Write out the records word for word, with no pictures.

** Records supplied follows **

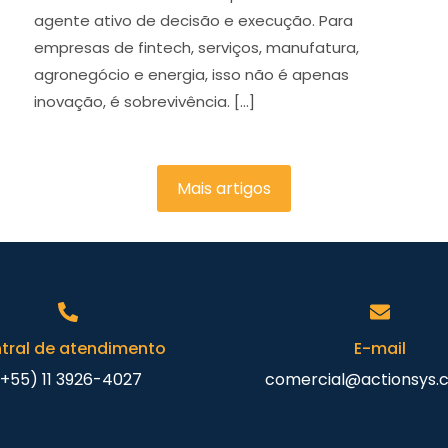
agente ativo de decisão e execução. Para
empresas de fintech, serviços, manufatura,
agronegócio e energia, isso não é apenas
inovação, é sobrevivência. […]
Mais artigos
tral de atendimento
E-mail
(+55) 11 3926-4027
comercial@actionsys.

** End of Records supplied **

Solution for this exercise
agente ativo de decisão e execução. Para
empresas de fintech, serviços, manufatura,
agronegócio e energia, isso não é apenas
inovação, é sobrevivência. […]
Mais artigos
tral de atendimento
E-mail
(+55) 11 3926-4027
comercial@actionsys.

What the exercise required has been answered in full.